Here’s how his calling is written in Matthew:

As Jesus went on from there, he saw a man named Matthew sitting at the tax collector’s booth. “Follow me,” he told him, and Matthew got up and followed him.

While Jesus was having dinner at Matthew’s house, many tax collectors and sinners came and ate with him and his disciples. When the Pharisees saw this, they asked his disciples, “Why does your teacher eat with tax collectors and sinners?”

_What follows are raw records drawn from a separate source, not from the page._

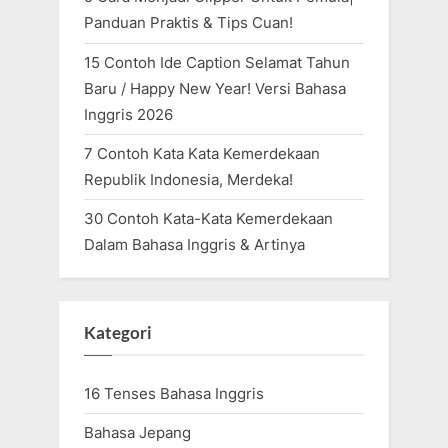
Panduan Praktis & Tips Cuan!
15 Contoh Ide Caption Selamat Tahun
Baru / Happy New Year! Versi Bahasa
Inggris 2026
7 Contoh Kata Kata Kemerdekaan
Republik Indonesia, Merdeka!
30 Contoh Kata-Kata Kemerdekaan
Dalam Bahasa Inggris & Artinya
Kategori
16 Tenses Bahasa Inggris
Bahasa Jepang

On hearing this, Jesus said, “It is not the healthy who need a doctor, but the sick. But go and learn what this means: ‘I desire mercy, not sacrifice. For I have not come to call the righteous, but the sinners.’” — Matthew 9:9-13

St. Matthew should be the patron saint of transformation because he changed so suddenly and completely from tax collector to Apostle.

Biblical-era tax collectors had a terrible reputation. In those days, Rome conquered and occupied other countries and cultures. They provided some services, like roads and aqueducts, but they ruled strictly and demanded payment in the form of taxes. Tax collectors were usually members of the community being occupied and they were expected to collect extra taxes for their own wages. Their fellow countrymen deeply despised them because they were siding with the enemy, and everyone knew that they collected far more than they turned over to the Romans.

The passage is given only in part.